▶ **WORK TASK**: The data must be given again exactly as written, with all images omitted.

[Stored data entries]
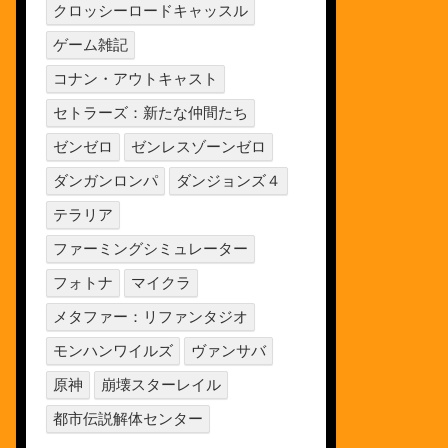
クロッシーロードキャッスル
ゲーム雑記
コナン・アウトキャスト
セトラーズ：新たな仲間たち
ゼンゼロ
ゼンレスゾーンゼロ
ダンガンロンパ
ダンジョンズ４
テラリア
ファーミングシミュレーター
フォトナ
マイクラ
メタファー：リファンタジオ
モンハンワイルズ
ヴァンサバ
原神
崩壊スターレイル
都市伝説解体センター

▶ **EXERCISE SOLUTION**:
クロッシーロードキャッスル
ゲーム雑記
コナン・アウトキャスト
セトラーズ：新たな仲間たち
ゼンゼロ
ゼンレスゾーンゼロ
ダンガンロンパ
ダンジョンズ４
テラリア
ファーミングシミュレーター
フォトナ
マイクラ
メタファー：リファンタジオ
モンハンワイルズ
ヴァンサバ
原神
崩壊スターレイル
都市伝説解体センター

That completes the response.